The American Insurance Association (AIA) on Tuesday said that it has a full agenda for the upcoming National Association of Insurance Commissioners’ (NAIC) Winter Meeting.
Issues of concern to AIA include the NAIC’s draft “broker compensation” model law language, a proposal to incorporate parts of the Sarbanes-Oxley securities law into insurance statutory financial reporting, and a report regarding large deductible workers’ compensation policies.
Draft “Broker Compensation” Model Law Language
“AIA is reviewing the recently released NAIC staff draft ‘broker compensation’ model law language in detail. We believe that any new legal standards dealing with disclosure of compensation in brokerage transactions must take into account the following principles: compensation transparency, regulatory clarity, jurisdictional consistency, and business flexibility,” said Craig Berrington, AIA general counsel.

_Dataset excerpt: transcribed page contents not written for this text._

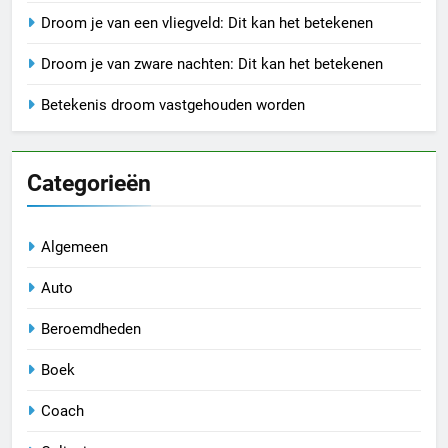
Droom je van een vliegveld: Dit kan het betekenen
Droom je van zware nachten: Dit kan het betekenen
Betekenis droom vastgehouden worden
Categorieën
Algemeen
Auto
Beroemdheden
Boek
Coach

“While the latest staff draft appears to be an improvement compared to other proposals, it still requires some clarification and tightening, so that it accurately reflects the transaction-focused, broker-only orientation that commissioner members of the Task Force on this matter have described as their goal,” Berrington explained.
“AIA remains committed to working with the state regulators to ensure the adoption of appropriate new safeguards against illegal activities, while preserving the many valuable aspects of the independent agent/broker distribution system,” he said.
Berrington will testify more specifically about the draft at the NAIC’s Dec. 4 hearing in New Orleans.
Sarbanes-Oxley Act – Model Audit Rule
The NAIC has been proceeding with several projects designed to incorporate parts of the Sarbanes-Oxley Act of 2002, a federal securities law, into insurance statutory financial reporting. The largest project would amend the model audit rule to include many of the Sarbanes-Oxley provisions. The model audit rule governs the relationship between auditor and insurer, and specifies their reporting responsibilities in preparing the financial statements that must accompany the annual statement.
“AIA is opposed to the current draft of this proposal because it attempts to impose the public company model onto all insurance companies, without due regard for the variety of business structures currently in use throughout the industry,” said Phillip Carson, AIA senior counsel.
“If the NAIC pursues the current proposal, AIA has stated that it must provide a total carve-out for public companies because they are already subject to the federal Sarbanes-Oxley law. In addition, any independence or internal control reporting requirements should be applied at the entity level at which controls are imposed. And finally, no amendments to the model audit rule should be implemented until appropriate guidance is in place,” stated Carson.
The NAIC/AICPA Working Group will receive reports on the progress of its Sarbanes-Oxley subgroup during the NAIC’s upcoming meeting in December.
Workers’ Compensation Large Deductibles
The NAIC/IAIABC Joint Working Group has produced a draft report intended to examine problems in the administration of the benefit delivery system and the insurance mechanism that are caused or magnified by large deductible workers’ compensation policies.
“The Joint Working Group should be commended for conducting a serious review of potential ramifications of large deductibles on workers’ compensation practices. However, the weakness in the report remains that it began (and ended) with an untested assumption: that large deductible policies are the genesis of a variety of problems – and that these problems stem from the inherent nature of large deductibles,” explained Bruce Wood, AIA assistant general counsel.
“AIA believes that no state should take action in response to the recommendations in this report unless and until there is a thorough record developed to substantiate the recommendations,” Wood said.
“In addition to no state taking action, AIA also believes that neither the IAIABC nor the NAIC should take definitive action in response to the recommendations in this report until and unless there is a record developed that clearly substantiates the foundation for the recommendations,” Wood reiterated.
“This means the Joint Working Group should conduct an extensive factual review of the potential problems cited in the report, to verify the existence and systemic nature of those problems. Only with this record can recommendations be formulated with the assurance that their implementation will address a real and not just a perceived problem,” said Wood.
The current draft of the report (Aug. 8, 2004) was approved by the Joint Working Group at the IAIABC Annual Meeting. This draft is scheduled to be approved by the NAIC’s Workers’ Compensation Task Force during the NAIC’s Winter Meeting in New Orleans.